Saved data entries

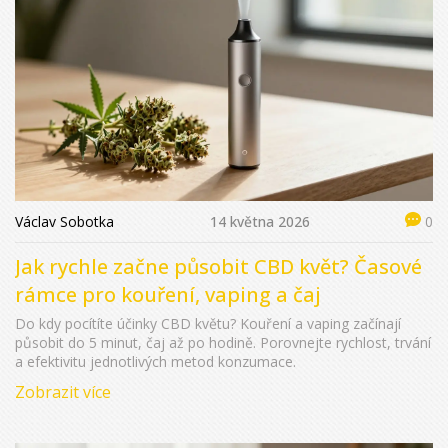
Václav Sobotka
14 května 2026
0
Jak rychle začne působit CBD květ? Časové
rámce pro kouření, vaping a čaj
Do kdy pocítíte účinky CBD květu? Kouření a vaping začínají
působit do 5 minut, čaj až po hodině. Porovnejte rychlost, trvání
a efektivitu jednotlivých metod konzumace.
Zobrazit více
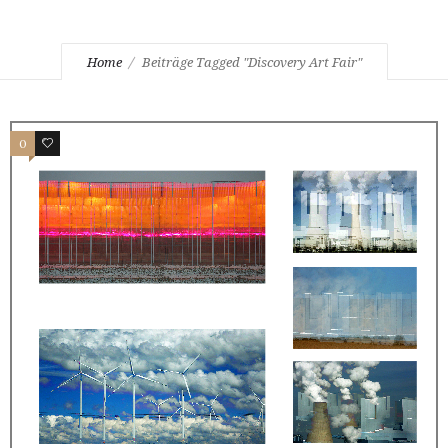
Home
Beiträge Tagged "Discovery Art Fair"
0
0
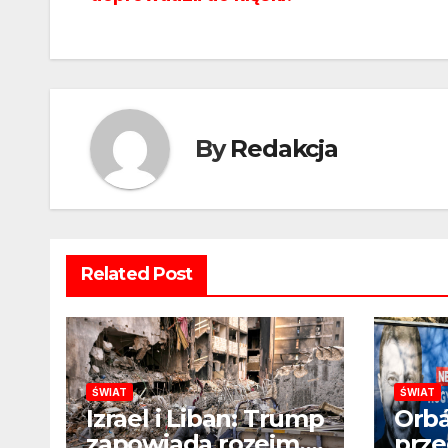
By
Redakcja
Related Post
ŚWIAT
ŚWIAT
Izrael i Liban: Trump
Orba
zapowiada rozejm,
prze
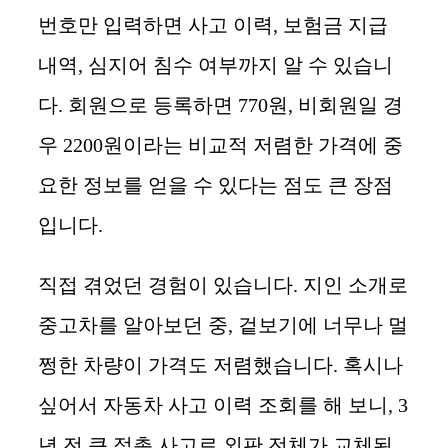
번호만 입력하면 사고 이력, 보험금 지급
내역, 심지어 침수 여부까지 알 수 있습니
다. 회원으로 등록하면 770원, 비회원일 경
우 2200원이라는 비교적 저렴한 가격에 중
요한 정보를 얻을 수 있다는 점도 큰 장점
입니다.
직접 겪었던 경험이 있습니다. 지인 소개로
중고차를 알아보던 중, 겉보기에 너무나 멀
쩡한 차량이 가격도 저렴했습니다. 혹시나
싶어서 자동차 사고 이력 조회를 해 보니, 3
년 전 큰 접촉 사고로 외판 전체가 교체된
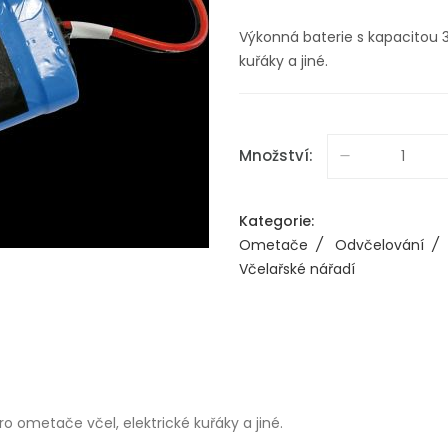
Výkonná baterie s kapacitou 
kuřáky a jiné.
Množství:
Kategorie:
Ometače
/
Odvčelování
/
Včelařské nářadí
 ometače včel, elektrické kuřáky a jiné.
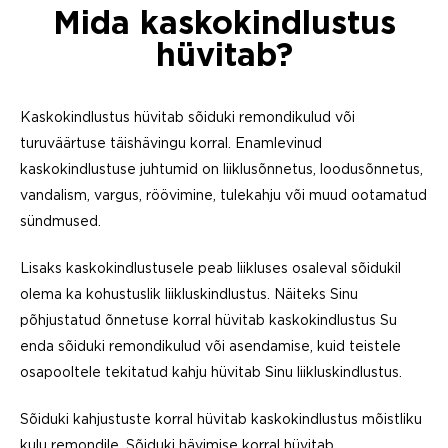
Mida kaskokindlustus
hüvitab?
Kaskokindlustus hüvitab sõiduki remondikulud või
turuväärtuse täishävingu korral. Enamlevinud
kaskokindlustuse juhtumid on liiklusõnnetus, loodusõnnetus,
vandalism, vargus, röövimine, tulekahju või muud ootamatud
sündmused.
Lisaks kaskokindlustusele peab liikluses osaleval sõidukil
olema ka kohustuslik liikluskindlustus. Näiteks Sinu
põhjustatud õnnetuse korral hüvitab kaskokindlustus Su
enda sõiduki remondikulud või asendamise, kuid teistele
osapooltele tekitatud kahju hüvitab Sinu liikluskindlustus.
Sõiduki kahjustuste korral hüvitab kaskokindlustus mõistliku
kulu remondile. Sõiduki hävimise korral hüvitab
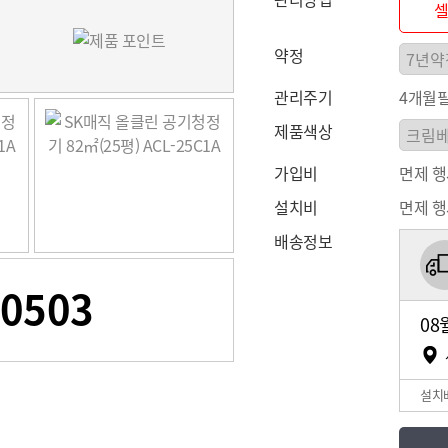
약정
관리주기
4개월
제품색상
가입비
면제 
설치비
면제 
배송정보
-0503
08
설치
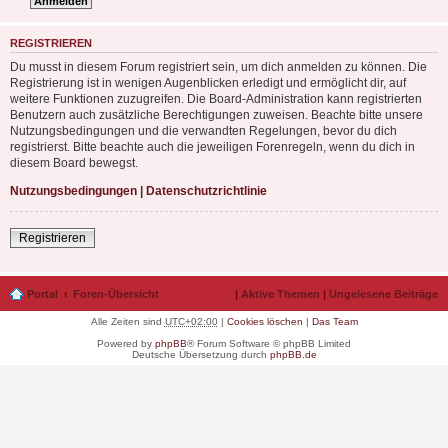
REGISTRIEREN
Du musst in diesem Forum registriert sein, um dich anmelden zu können. Die
Registrierung ist in wenigen Augenblicken erledigt und ermöglicht dir, auf
weitere Funktionen zuzugreifen. Die Board-Administration kann registrierten
Benutzern auch zusätzliche Berechtigungen zuweisen. Beachte bitte unsere
Nutzungsbedingungen und die verwandten Regelungen, bevor du dich
registrierst. Bitte beachte auch die jeweiligen Forenregeln, wenn du dich in
diesem Board bewegst.
Nutzungsbedingungen
|
Datenschutzrichtlinie
Registrieren
Portal
Foren-Übersicht
|
Aktive Themen
|
Ungelesene Beiträge
Alle Zeiten sind
UTC+02:00
|
Cookies löschen
|
Das Team
Powered by
phpBB
® Forum Software © phpBB Limited
Deutsche Übersetzung durch
phpBB.de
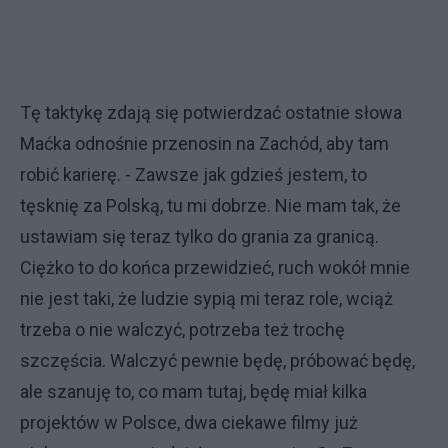
Tę taktykę zdają się potwierdzać ostatnie słowa
Maćka odnośnie przenosin na Zachód, aby tam
robić karierę. - Zawsze jak gdzieś jestem, to
tęsknię za Polską, tu mi dobrze. Nie mam tak, że
ustawiam się teraz tylko do grania za granicą.
Ciężko to do końca przewidzieć, ruch wokół mnie
nie jest taki, że ludzie sypią mi teraz role, wciąż
trzeba o nie walczyć, potrzeba też trochę
szczęścia. Walczyć pewnie będę, próbować będę,
ale szanuję to, co mam tutaj, będę miał kilka
projektów w Polsce, dwa ciekawe filmy już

Exercise aim | Every line above has to be output exactly; the pictures must be dropped.

Result of this task |
Václav Sobotka
14 května 2026
0
Jak rychle začne působit CBD květ? Časové
rámce pro kouření, vaping a čaj
Do kdy pocítíte účinky CBD květu? Kouření a vaping začínají
působit do 5 minut, čaj až po hodině. Porovnejte rychlost, trvání
a efektivitu jednotlivých metod konzumace.
Zobrazit více
Home
Beiträge Tagged "Discovery Art Fair"
0
0
By
Redakcja
Related Post
ŚWIAT
ŚWIAT
Izrael i Liban: Trump
Orba
zapowiada rozejm,
prze
번호만 입력하면 사고 이력, 보험금 지급
내역, 심지어 침수 여부까지 알 수 있습니
다. 회원으로 등록하면 770원, 비회원일 경
우 2200원이라는 비교적 저렴한 가격에 중
요한 정보를 얻을 수 있다는 점도 큰 장점
입니다.
직접 겪었던 경험이 있습니다. 지인 소개로
중고차를 알아보던 중, 겉보기에 너무나 멀
쩡한 차량이 가격도 저렴했습니다. 혹시나
싶어서 자동차 사고 이력 조회를 해 보니, 3
년 전 큰 접촉 사고로 외판 전체가 교체된
Výkonná baterie s kapacitou 
kuřáky a jiné.
Množství:
Kategorie:
Ometače
/
Odvčelování
/
Včelařské nářadí
 ometače včel, elektrické kuřáky a jiné.
Mida kaskokindlustus
hüvitab?
Kaskokindlustus hüvitab sõiduki remondikulud või
turuväärtuse täishävingu korral. Enamlevinud
kaskokindlustuse juhtumid on liiklusõnnetus, loodusõnnetus,
vandalism, vargus, röövimine, tulekahju või muud ootamatud
sündmused.
Lisaks kaskokindlustusele peab liikluses osaleval sõidukil
olema ka kohustuslik liikluskindlustus. Näiteks Sinu
põhjustatud õnnetuse korral hüvitab kaskokindlustus Su
enda sõiduki remondikulud või asendamise, kuid teistele
osapooltele tekitatud kahju hüvitab Sinu liikluskindlustus.
Sõiduki kahjustuste korral hüvitab kaskokindlustus mõistliku
kulu remondile. Sõiduki hävimise korral hüvitab
약정
관리주기
4개월
제품색상
가입비
면제 
설치비
면제 
배송정보
-0503
08
설치
REGISTRIEREN
Du musst in diesem Forum registriert sein, um dich anmelden zu können. Die
Registrierung ist in wenigen Augenblicken erledigt und ermöglicht dir, auf
weitere Funktionen zuzugreifen. Die Board-Administration kann registrierten
Benutzern auch zusätzliche Berechtigungen zuweisen. Beachte bitte unsere
Nutzungsbedingungen und die verwandten Regelungen, bevor du dich
registrierst. Bitte beachte auch die jeweiligen Forenregeln, wenn du dich in
diesem Board bewegst.
Nutzungsbedingungen
|
Datenschutzrichtlinie
Registrieren
Portal
Foren-Übersicht
|
Aktive Themen
|
Ungelesene Beiträge
Alle Zeiten sind
UTC+02:00
|
Cookies löschen
|
Das Team
Powered by
phpBB
® Forum Software © phpBB Limited
Deutsche Übersetzung durch
phpBB.de
Tę taktykę zdają się potwierdzać ostatnie słowa
Maćka odnośnie przenosin na Zachód, aby tam
robić karierę. - Zawsze jak gdzieś jestem, to
tęsknię za Polską, tu mi dobrze. Nie mam tak, że
ustawiam się teraz tylko do grania za granicą.
Ciężko to do końca przewidzieć, ruch wokół mnie
nie jest taki, że ludzie sypią mi teraz role, wciąż
trzeba o nie walczyć, potrzeba też trochę
szczęścia. Walczyć pewnie będę, próbować będę,
ale szanuję to, co mam tutaj, będę miał kilka
projektów w Polsce, dwa ciekawe filmy już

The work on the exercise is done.